Thousands of fishing traps are lost or abandoned each year in the United States, and this type of "ghost fishing" is posing a real problem for marine life, according to a new NOAA-led study.
These derelict traps, as they're called, continue to catch fish, crabs, and other species such as turtles. Not only do they threaten marine life, but these traps also result in losses to habitat, fisheries, and the watermen who depend on the resources - losses that are largely preventable, researchers say.
"People may not realize that derelict traps can catch not just the target species of the fishery, but also other animals including threatened and endangered species where populations are already very low. Derelict traps can also harm sensitive habitats like coral reefs and salt marsh so they have a bigger impact than might be anticipated," co-author Ariana Sutton-Grier, from NOAA's National Ocean Service, explained in a statement.
The report looked at the results of seven NOAA-funded studies in different fisheries across the United States. They include the Dungeness crab ﬁsheries in Alaska and Puget Sound; the blue crab ﬁsheries in Maryland, Virginia, and North Carolina; the spiny lobster ﬁshery in Florida; and the coral reef ﬁsh ﬁshery in the US Virgin Islands.

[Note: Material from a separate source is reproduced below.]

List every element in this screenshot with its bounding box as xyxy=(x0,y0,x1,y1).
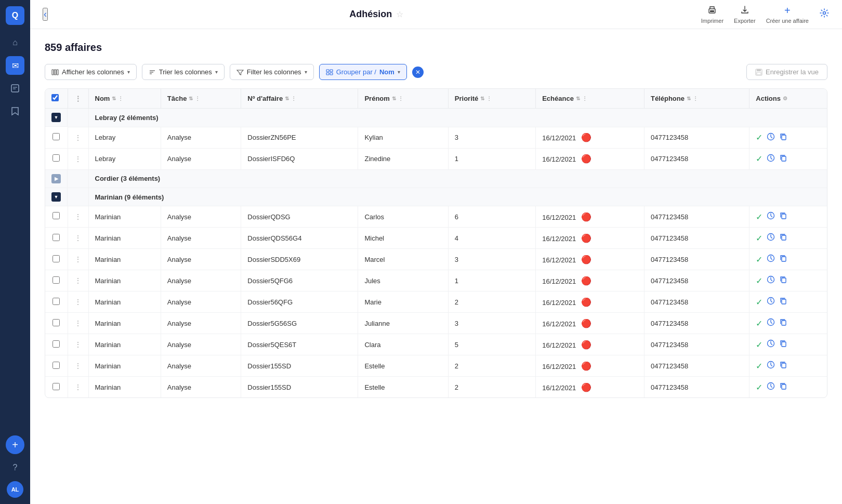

Researchers found that derelict traps - referred to as "ghost fishing" when it accidentally catches marine life - were in every single site, with average numbers ranging from five to 47 traps per square kilometer. Also, between five and 40 percent of all the derelict traps examined showed evidence of ghost fishing, . and it occurred for longer periods of time than NOAA scientists previously thought.

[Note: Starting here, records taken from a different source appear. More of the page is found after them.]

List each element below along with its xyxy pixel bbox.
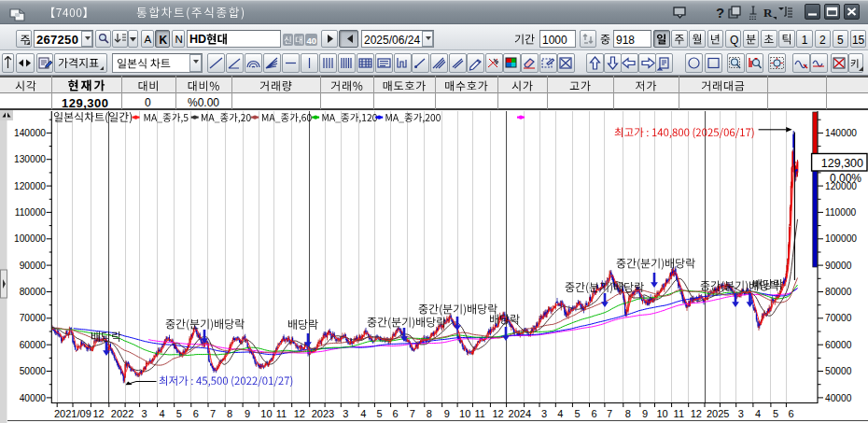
svg-text:7: 7 [410, 408, 415, 419]
svg-text:6: 6 [193, 408, 199, 419]
svg-text:12: 12 [492, 408, 503, 419]
svg-text:60000: 60000 [20, 340, 47, 350]
svg-text:11: 11 [474, 408, 484, 419]
svg-text:10: 10 [657, 408, 668, 419]
svg-text:8: 8 [427, 408, 432, 419]
svg-text:80000: 80000 [825, 287, 852, 297]
svg-text:7: 7 [607, 408, 612, 419]
svg-text:129,300: 129,300 [821, 157, 863, 170]
svg-text:10: 10 [459, 408, 470, 419]
svg-text:0.00%: 0.00% [830, 172, 861, 185]
svg-text:8: 8 [227, 408, 232, 419]
svg-text:5: 5 [376, 408, 382, 419]
svg-text:5: 5 [176, 408, 182, 419]
svg-text:8: 8 [625, 408, 631, 419]
svg-text:40000: 40000 [825, 393, 852, 403]
svg-text:90000: 90000 [20, 261, 47, 271]
svg-text:3: 3 [738, 408, 744, 419]
svg-text:70000: 70000 [20, 313, 47, 323]
svg-text:120000: 120000 [14, 181, 46, 191]
svg-text:2024: 2024 [509, 408, 531, 419]
svg-text:4: 4 [557, 408, 563, 419]
svg-text:50000: 50000 [20, 366, 47, 376]
svg-text:12: 12 [92, 408, 104, 419]
svg-text:10: 10 [260, 408, 272, 419]
svg-text:110000: 110000 [15, 207, 47, 218]
svg-text:12: 12 [294, 408, 305, 419]
svg-text:40000: 40000 [20, 393, 47, 403]
svg-text:2021/09: 2021/09 [54, 408, 91, 419]
svg-text:60000: 60000 [825, 340, 852, 350]
svg-text:6: 6 [788, 408, 793, 419]
svg-text:2022: 2022 [111, 408, 133, 419]
svg-text:4: 4 [160, 408, 165, 419]
svg-text:100000: 100000 [14, 233, 46, 244]
svg-text:80000: 80000 [20, 287, 47, 297]
svg-text:6: 6 [592, 408, 597, 419]
svg-text:5: 5 [773, 408, 778, 419]
svg-text:140000: 140000 [14, 128, 46, 138]
svg-text:11: 11 [674, 408, 684, 419]
svg-text:6: 6 [393, 408, 399, 419]
svg-text:4: 4 [755, 408, 761, 419]
svg-text:2025: 2025 [707, 408, 729, 419]
svg-text:3: 3 [142, 408, 147, 419]
svg-text:3: 3 [343, 408, 348, 419]
svg-text:11: 11 [276, 408, 287, 419]
svg-text:3: 3 [541, 408, 547, 419]
svg-text:9: 9 [642, 408, 648, 419]
svg-text:2023: 2023 [312, 408, 334, 419]
svg-text:12: 12 [691, 408, 702, 419]
svg-text:50000: 50000 [825, 366, 852, 376]
svg-text:70000: 70000 [825, 313, 852, 323]
svg-text:90000: 90000 [825, 261, 852, 271]
svg-text:7: 7 [210, 408, 216, 419]
svg-text:100000: 100000 [825, 233, 857, 244]
svg-text:140000: 140000 [825, 128, 857, 138]
svg-text:130000: 130000 [14, 154, 46, 164]
svg-text:9: 9 [444, 408, 450, 419]
svg-text:R: R [763, 6, 773, 20]
svg-text:?: ? [716, 5, 724, 21]
svg-text:4: 4 [360, 408, 366, 419]
svg-text:9: 9 [245, 408, 250, 419]
svg-text:5: 5 [574, 408, 580, 419]
svg-text:110000: 110000 [825, 207, 857, 218]
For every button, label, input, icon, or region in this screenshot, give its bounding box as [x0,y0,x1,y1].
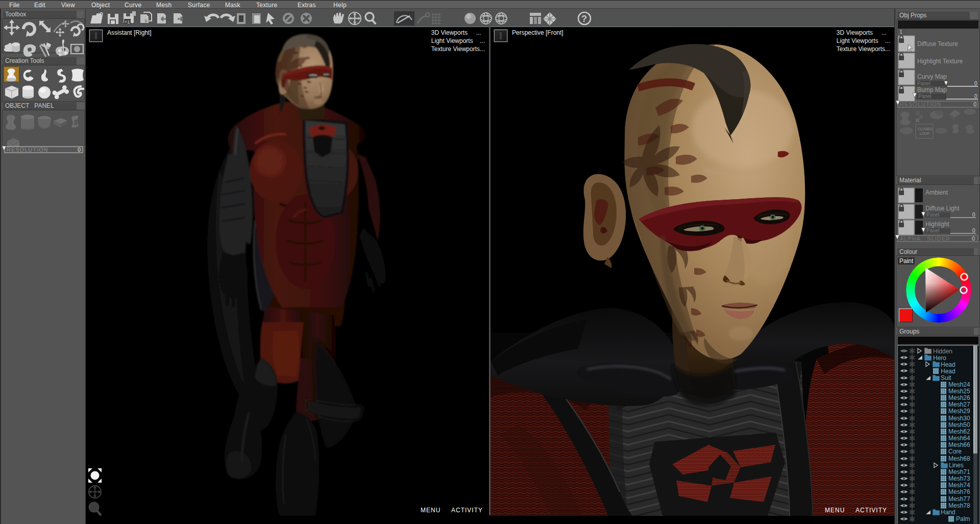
svg-text:0: 0 [972,235,975,242]
svg-text:Mesh50: Mesh50 [948,421,970,428]
svg-text:0: 0 [974,81,977,86]
svg-text:0: 0 [78,147,81,153]
svg-text:?: ? [581,14,587,24]
svg-text:Mesh74: Mesh74 [948,482,970,489]
svg-text:Mesh68: Mesh68 [948,455,970,462]
svg-text:0: 0 [973,101,976,107]
svg-text:Mesh76: Mesh76 [948,488,970,495]
svg-text:Panel: Panel [918,93,932,99]
svg-text:Palm: Palm [956,515,970,522]
svg-text:Highlight: Highlight [925,221,949,228]
svg-text:Head: Head [941,361,955,368]
svg-text:Diffuse Texture: Diffuse Texture [917,40,958,47]
svg-text:+1: +1 [125,19,130,25]
svg-text:0: 0 [974,93,977,99]
svg-text:Panel: Panel [917,81,930,86]
svg-text:Mesh73: Mesh73 [948,475,970,482]
svg-text:ALPHA SLIDER: ALPHA SLIDER [900,235,950,242]
svg-text:Mesh71: Mesh71 [948,468,970,475]
svg-text:Mesh27: Mesh27 [948,401,970,408]
svg-text:Curvy Map: Curvy Map [917,73,947,80]
svg-text:RESOLUTION: RESOLUTION [900,101,942,107]
svg-text:Panel: Panel [926,228,940,233]
svg-text:Bump Map: Bump Map [917,86,947,93]
svg-text:RESOLUTION: RESOLUTION [7,147,48,153]
svg-text:Mesh25: Mesh25 [948,388,970,395]
svg-text:Mesh30: Mesh30 [948,415,970,422]
svg-text:Suit: Suit [941,374,951,382]
svg-text:Hero: Hero [933,354,946,362]
svg-text:Mesh78: Mesh78 [948,502,970,509]
svg-text:Mesh64: Mesh64 [948,435,970,442]
svg-text:Mesh62: Mesh62 [948,428,970,435]
svg-text:Panel: Panel [926,212,940,218]
svg-text:Diffuse Light: Diffuse Light [925,205,960,212]
svg-text:CLOSED: CLOSED [918,127,933,131]
svg-text:Mesh66: Mesh66 [948,441,970,448]
svg-text:0: 0 [972,228,975,233]
svg-text:Mesh24: Mesh24 [948,381,970,388]
svg-text:Mesh26: Mesh26 [948,394,970,401]
svg-text:Ambient: Ambient [925,189,948,196]
svg-text:Core: Core [948,448,962,455]
svg-text:Mesh77: Mesh77 [948,495,970,503]
svg-text:Lines: Lines [949,462,964,469]
svg-text:Head: Head [941,368,955,375]
svg-text:Mesh29: Mesh29 [948,408,970,415]
svg-text:Highlight Texture: Highlight Texture [917,58,963,65]
svg-text:Hidden: Hidden [933,348,952,355]
svg-text:0: 0 [972,212,975,218]
svg-text:Hand: Hand [941,509,955,516]
svg-text:LOOP: LOOP [920,132,930,135]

"Marine debris is a continued threat to resilient ecosystems and navigation safety, and by working together we can find better solutions to keep coastal communities, economies and ecosystems healthy," added co-author Holly Bamford.

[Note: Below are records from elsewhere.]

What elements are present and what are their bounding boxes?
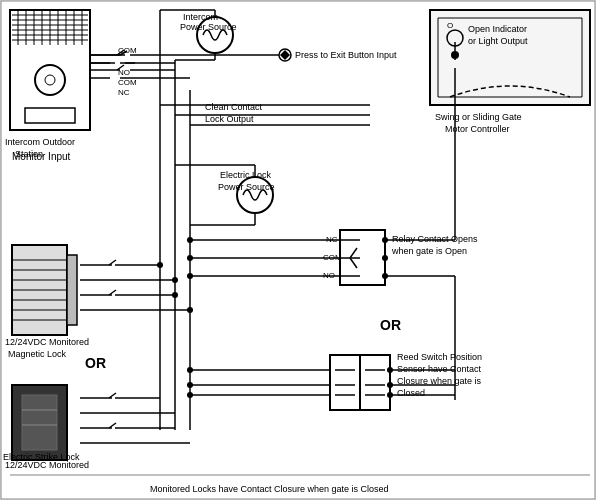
svg-text:12/24VDC Monitored: 12/24VDC Monitored [5,337,89,347]
svg-text:O: O [447,21,453,30]
svg-point-147 [187,392,193,398]
svg-text:Sensor have Contact: Sensor have Contact [397,364,482,374]
svg-text:COM: COM [118,78,137,87]
svg-point-94 [172,277,178,283]
svg-point-171 [387,367,393,373]
svg-point-96 [187,307,193,313]
svg-text:OR: OR [380,317,401,333]
svg-point-95 [172,292,178,298]
svg-text:Electric Lock: Electric Lock [220,170,272,180]
svg-point-146 [187,382,193,388]
svg-point-173 [387,382,393,388]
svg-point-129 [187,255,193,261]
svg-point-130 [187,273,193,279]
svg-point-93 [157,262,163,268]
svg-text:Power Source: Power Source [180,22,237,32]
svg-text:OR: OR [85,355,106,371]
svg-text:Electric Strike Lock: Electric Strike Lock [3,452,80,462]
svg-text:Relay Contact Opens: Relay Contact Opens [392,234,478,244]
svg-text:Monitored Locks have Contact C: Monitored Locks have Contact Closure whe… [150,484,389,494]
svg-text:Swing or Sliding Gate: Swing or Sliding Gate [435,112,522,122]
svg-text:Station: Station [15,149,43,159]
svg-text:Press to Exit Button Input: Press to Exit Button Input [295,50,397,60]
svg-rect-99 [22,395,57,450]
svg-text:Motor Controller: Motor Controller [445,124,510,134]
svg-text:Open Indicator: Open Indicator [468,24,527,34]
svg-point-128 [187,237,193,243]
svg-text:Clean Contact: Clean Contact [205,102,263,112]
svg-text:Closed: Closed [397,388,425,398]
svg-text:Intercom: Intercom [183,12,218,22]
svg-text:or Light Output: or Light Output [468,36,528,46]
svg-point-175 [387,392,393,398]
svg-text:NC: NC [118,88,130,97]
svg-text:Intercom Outdoor: Intercom Outdoor [5,137,75,147]
svg-text:Magnetic Lock: Magnetic Lock [8,349,67,359]
svg-text:Reed Switch Position: Reed Switch Position [397,352,482,362]
svg-text:when gate is Open: when gate is Open [391,246,467,256]
svg-point-145 [187,367,193,373]
wiring-diagram: Monitor Input COM NO COM NC [0,0,596,500]
svg-text:Power Source: Power Source [218,182,275,192]
svg-rect-78 [67,255,77,325]
svg-text:COM: COM [118,46,137,55]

Researchers concluded that derelict traps have a cumulative, measurable impact which should be considered in fishery management decisions. After identifying key gaps in management of these traps, they suggest that officials find effective policy solutions to manage, reduce, and prevent gear loss to put a stop to this overlooked problem.
The findings were published in the journal Marine Pollution Bulletin.